Dataset entries:
◆ ◆ ◆ ◆ ◆ ◆ ◆

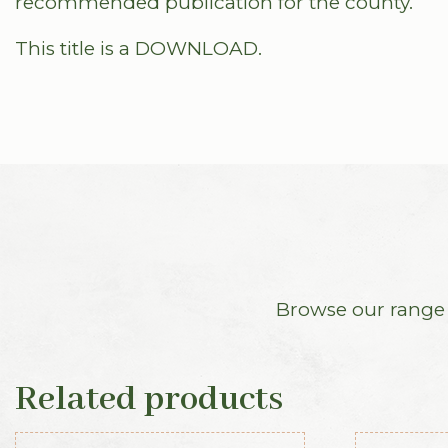
recommended publication for the county.
This title is a DOWNLOAD.
Browse our range o
Related products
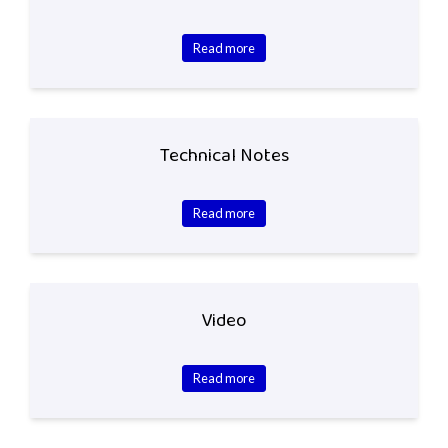
Read more
Technical Notes
Read more
Video
Read more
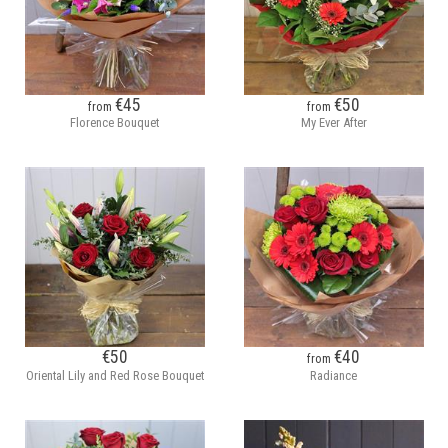
€45
€50
from
from
Florence Bouquet
My Ever After
€50
€40
from
Oriental Lily and Red Rose Bouquet
Radiance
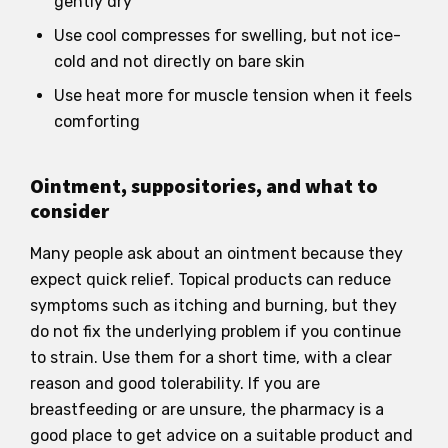
gently dry
Use cool compresses for swelling, but not ice-
cold and not directly on bare skin
Use heat more for muscle tension when it feels
comforting
Ointment, suppositories, and what to
consider
Many people ask about an ointment because they
expect quick relief. Topical products can reduce
symptoms such as itching and burning, but they
do not fix the underlying problem if you continue
to strain. Use them for a short time, with a clear
reason and good tolerability. If you are
breastfeeding or are unsure, the pharmacy is a
good place to get advice on a suitable product and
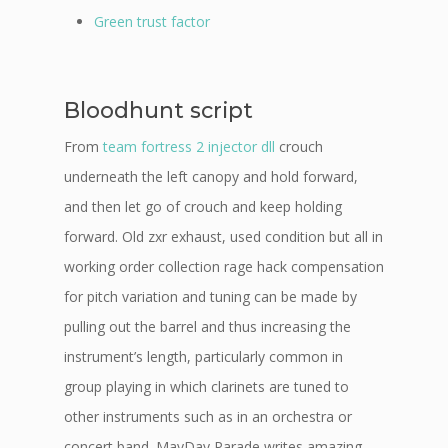
Green trust factor
Bloodhunt script
From
team fortress 2 injector dll
crouch
underneath the left canopy and hold forward,
and then let go of crouch and keep holding
forward. Old zxr exhaust, used condition but all in
working order collection rage hack compensation
for pitch variation and tuning can be made by
pulling out the barrel and thus increasing the
instrument’s length, particularly common in
group playing in which clarinets are tuned to
other instruments such as in an orchestra or
concert band. MayDay Parade writes amazing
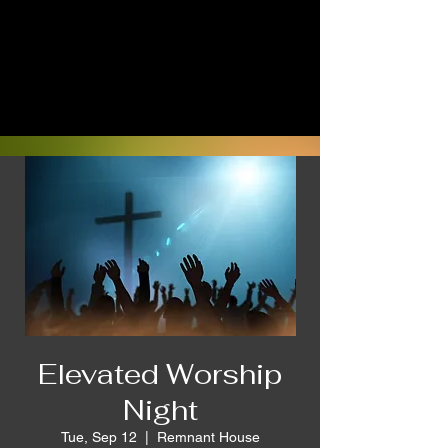
Elevated Worship
Night
Tue, Sep 12
  |  
Remnant House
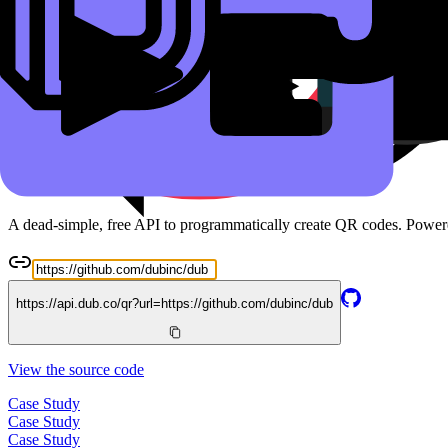
Read the docs
Free QR Code API
A dead-simple, free API to programmatically create QR codes. Powe
https://api.dub.co/qr?url=
https://github.com/dubinc/dub
View the source code
Case Study
Case Study
Case Study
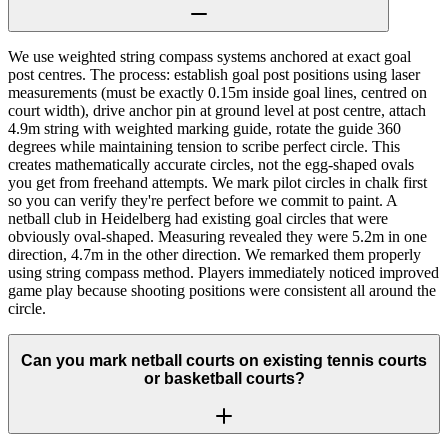
We use weighted string compass systems anchored at exact goal
post centres. The process: establish goal post positions using laser
measurements (must be exactly 0.15m inside goal lines, centred on
court width), drive anchor pin at ground level at post centre, attach
4.9m string with weighted marking guide, rotate the guide 360
degrees while maintaining tension to scribe perfect circle. This
creates mathematically accurate circles, not the egg-shaped ovals
you get from freehand attempts. We mark pilot circles in chalk first
so you can verify they're perfect before we commit to paint. A
netball club in Heidelberg had existing goal circles that were
obviously oval-shaped. Measuring revealed they were 5.2m in one
direction, 4.7m in the other direction. We remarked them properly
using string compass method. Players immediately noticed improved
game play because shooting positions were consistent all around the
circle.
Can you mark netball courts on existing tennis courts
or basketball courts?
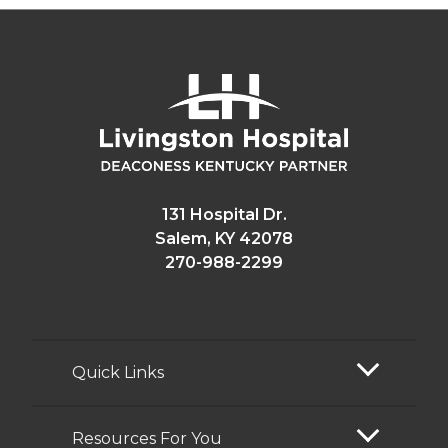
131 Hospital Dr.
Salem, KY 42078
270-988-2299
Quick Links
Resources For You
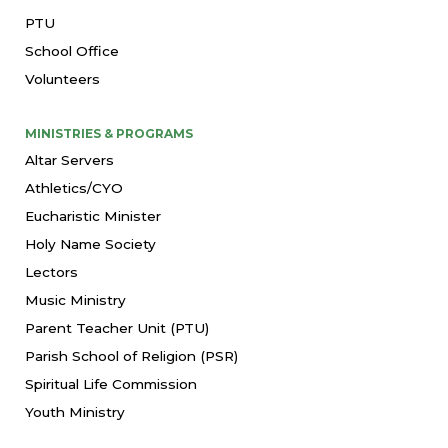
PTU
School Office
Volunteers
MINISTRIES & PROGRAMS
Altar Servers
Athletics/CYO
Eucharistic Minister
Holy Name Society
Lectors
Music Ministry
Parent Teacher Unit (PTU)
Parish School of Religion (PSR)
Spiritual Life Commission
Youth Ministry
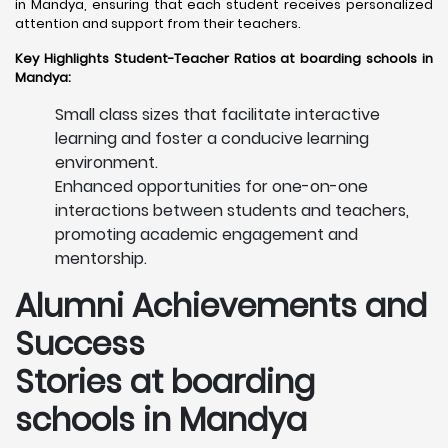
in Mandya, ensuring that each student receives personalized
attention and support from their teachers. ​
Key Highlights Student-Teacher Ratios at boarding schools in
Mandya:
Small class sizes that facilitate interactive
learning and foster a conducive learning
environment.
Enhanced opportunities for one-on-one
interactions between students and teachers,
promoting academic engagement and
mentorship.
Alumni Achievements and
Success
Stories at boarding
schools in Mandya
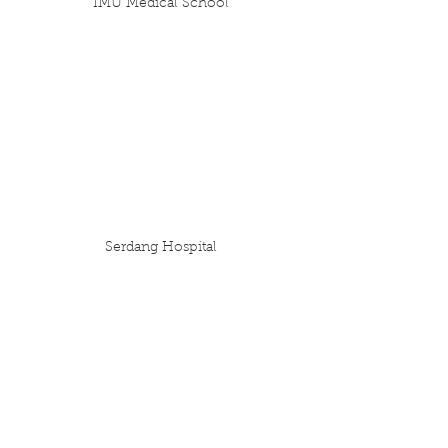
IMU Medical School
Serdang Hospital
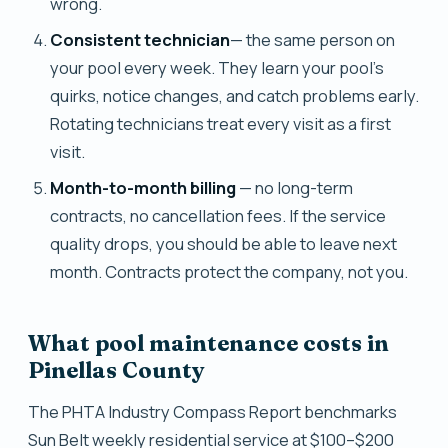
wrong.
Consistent technician
— the same person on
your pool every week. They learn your pool's
quirks, notice changes, and catch problems early.
Rotating technicians treat every visit as a first
visit.
Month-to-month billing
— no long-term
contracts, no cancellation fees. If the service
quality drops, you should be able to leave next
month. Contracts protect the company, not you.
What pool maintenance costs in
Pinellas County
The PHTA Industry Compass Report benchmarks
Sun Belt weekly residential service at $100–$200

◆ ◆ ◆ ◆ ◆ ◆ ◆

→ **ABOUT THIS EXERCISE**: The stretch above running from the line with "Parish School of Religion (PSR)" through the line with "quirks, notice changes, and" is all you should copy, exactly, leaving out the pictures.

→ **PROBLEM SOLUTION**:
Parish School of Religion (PSR)
Spiritual Life Commission
Youth Ministry
in Mandya, ensuring that each student receives personalized
attention and support from their teachers. ​
Key Highlights Student-Teacher Ratios at boarding schools in
Mandya:
Small class sizes that facilitate interactive
learning and foster a conducive learning
environment.
Enhanced opportunities for one-on-one
interactions between students and teachers,
promoting academic engagement and
mentorship.
Alumni Achievements and
Success
Stories at boarding
schools in Mandya
IMU Medical School
Serdang Hospital
wrong.
Consistent technician
— the same person on
your pool every week. They learn your pool's
quirks, notice changes, and catch problems early.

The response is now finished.